- _TASK REQUIREMENTS_
With the records as your source, report how many lines contain "proyek". Add no other words.

- _Transcribed page contents_
****

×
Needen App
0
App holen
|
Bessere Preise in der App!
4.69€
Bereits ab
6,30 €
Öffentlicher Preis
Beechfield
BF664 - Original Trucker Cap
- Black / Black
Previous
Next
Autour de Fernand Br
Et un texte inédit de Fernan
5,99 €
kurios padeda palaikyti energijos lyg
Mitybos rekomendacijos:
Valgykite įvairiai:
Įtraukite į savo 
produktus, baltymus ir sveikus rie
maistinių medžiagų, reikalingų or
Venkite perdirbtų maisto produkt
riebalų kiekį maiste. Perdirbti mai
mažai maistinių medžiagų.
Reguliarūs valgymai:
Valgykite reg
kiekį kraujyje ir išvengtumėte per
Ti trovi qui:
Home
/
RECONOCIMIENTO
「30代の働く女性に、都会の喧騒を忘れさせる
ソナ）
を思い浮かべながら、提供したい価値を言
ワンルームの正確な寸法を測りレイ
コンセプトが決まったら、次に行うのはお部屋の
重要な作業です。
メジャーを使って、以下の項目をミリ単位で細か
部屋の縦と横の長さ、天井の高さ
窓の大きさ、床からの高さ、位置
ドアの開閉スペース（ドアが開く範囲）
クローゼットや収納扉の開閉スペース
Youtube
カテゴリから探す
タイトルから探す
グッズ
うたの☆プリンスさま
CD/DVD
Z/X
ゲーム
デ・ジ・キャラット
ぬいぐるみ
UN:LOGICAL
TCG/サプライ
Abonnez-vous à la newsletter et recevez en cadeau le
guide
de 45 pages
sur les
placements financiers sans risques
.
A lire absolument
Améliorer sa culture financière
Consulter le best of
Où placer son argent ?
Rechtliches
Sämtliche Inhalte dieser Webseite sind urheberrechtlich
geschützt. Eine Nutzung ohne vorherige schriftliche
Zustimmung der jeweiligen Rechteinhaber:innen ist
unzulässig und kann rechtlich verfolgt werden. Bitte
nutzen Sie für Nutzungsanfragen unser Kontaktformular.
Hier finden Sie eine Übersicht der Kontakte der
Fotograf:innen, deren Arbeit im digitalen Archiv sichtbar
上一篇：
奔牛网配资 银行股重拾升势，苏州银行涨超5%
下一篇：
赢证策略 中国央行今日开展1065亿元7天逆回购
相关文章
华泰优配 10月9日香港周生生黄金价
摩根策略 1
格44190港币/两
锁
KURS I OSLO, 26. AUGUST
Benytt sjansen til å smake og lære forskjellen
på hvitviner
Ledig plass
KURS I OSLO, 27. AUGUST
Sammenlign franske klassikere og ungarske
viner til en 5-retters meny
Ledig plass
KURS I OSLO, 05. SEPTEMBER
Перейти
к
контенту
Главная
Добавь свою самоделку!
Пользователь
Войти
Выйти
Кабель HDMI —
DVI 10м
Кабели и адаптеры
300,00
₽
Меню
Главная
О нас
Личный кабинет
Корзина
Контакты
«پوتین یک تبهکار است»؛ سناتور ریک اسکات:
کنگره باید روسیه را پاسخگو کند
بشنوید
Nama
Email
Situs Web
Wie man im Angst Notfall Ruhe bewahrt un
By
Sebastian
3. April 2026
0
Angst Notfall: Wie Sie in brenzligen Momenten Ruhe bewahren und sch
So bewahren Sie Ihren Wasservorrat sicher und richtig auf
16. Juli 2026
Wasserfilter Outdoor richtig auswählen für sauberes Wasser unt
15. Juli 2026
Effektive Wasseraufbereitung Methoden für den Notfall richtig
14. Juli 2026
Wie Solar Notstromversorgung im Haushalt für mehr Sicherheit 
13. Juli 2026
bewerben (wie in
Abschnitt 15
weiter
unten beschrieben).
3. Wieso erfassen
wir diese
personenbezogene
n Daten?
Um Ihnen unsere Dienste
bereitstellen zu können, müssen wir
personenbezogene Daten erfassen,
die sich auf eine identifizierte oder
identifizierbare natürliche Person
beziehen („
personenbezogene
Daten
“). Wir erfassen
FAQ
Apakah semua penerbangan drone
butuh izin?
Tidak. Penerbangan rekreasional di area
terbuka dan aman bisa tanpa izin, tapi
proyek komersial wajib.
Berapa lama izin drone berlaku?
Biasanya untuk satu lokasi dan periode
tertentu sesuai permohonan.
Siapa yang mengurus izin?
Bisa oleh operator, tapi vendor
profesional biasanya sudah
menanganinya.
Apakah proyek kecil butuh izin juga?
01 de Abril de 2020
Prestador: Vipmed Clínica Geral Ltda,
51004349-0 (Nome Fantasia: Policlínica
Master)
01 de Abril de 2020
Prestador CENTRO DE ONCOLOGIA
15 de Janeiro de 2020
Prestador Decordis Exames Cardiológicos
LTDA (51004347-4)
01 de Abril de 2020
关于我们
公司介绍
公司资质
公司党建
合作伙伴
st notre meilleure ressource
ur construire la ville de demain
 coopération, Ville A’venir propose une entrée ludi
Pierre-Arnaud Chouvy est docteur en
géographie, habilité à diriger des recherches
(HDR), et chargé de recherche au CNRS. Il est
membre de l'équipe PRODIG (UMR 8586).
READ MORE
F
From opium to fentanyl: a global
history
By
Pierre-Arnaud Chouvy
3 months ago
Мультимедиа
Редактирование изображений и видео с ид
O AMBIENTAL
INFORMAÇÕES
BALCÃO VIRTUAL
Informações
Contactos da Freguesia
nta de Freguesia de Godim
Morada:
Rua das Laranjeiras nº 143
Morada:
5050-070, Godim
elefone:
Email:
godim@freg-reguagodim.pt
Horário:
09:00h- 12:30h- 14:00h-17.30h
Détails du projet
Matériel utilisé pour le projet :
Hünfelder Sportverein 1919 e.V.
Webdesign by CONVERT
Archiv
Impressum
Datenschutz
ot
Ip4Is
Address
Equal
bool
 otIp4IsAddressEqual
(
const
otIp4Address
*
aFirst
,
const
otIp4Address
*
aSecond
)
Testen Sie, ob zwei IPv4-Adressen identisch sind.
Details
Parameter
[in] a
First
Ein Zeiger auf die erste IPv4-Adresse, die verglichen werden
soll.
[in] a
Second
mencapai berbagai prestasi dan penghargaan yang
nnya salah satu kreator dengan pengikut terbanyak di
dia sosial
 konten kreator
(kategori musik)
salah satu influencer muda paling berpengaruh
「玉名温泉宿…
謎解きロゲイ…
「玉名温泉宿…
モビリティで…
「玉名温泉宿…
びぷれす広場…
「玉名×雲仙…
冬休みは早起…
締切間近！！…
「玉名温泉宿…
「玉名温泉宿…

****

- _WRITTEN REPLY_
2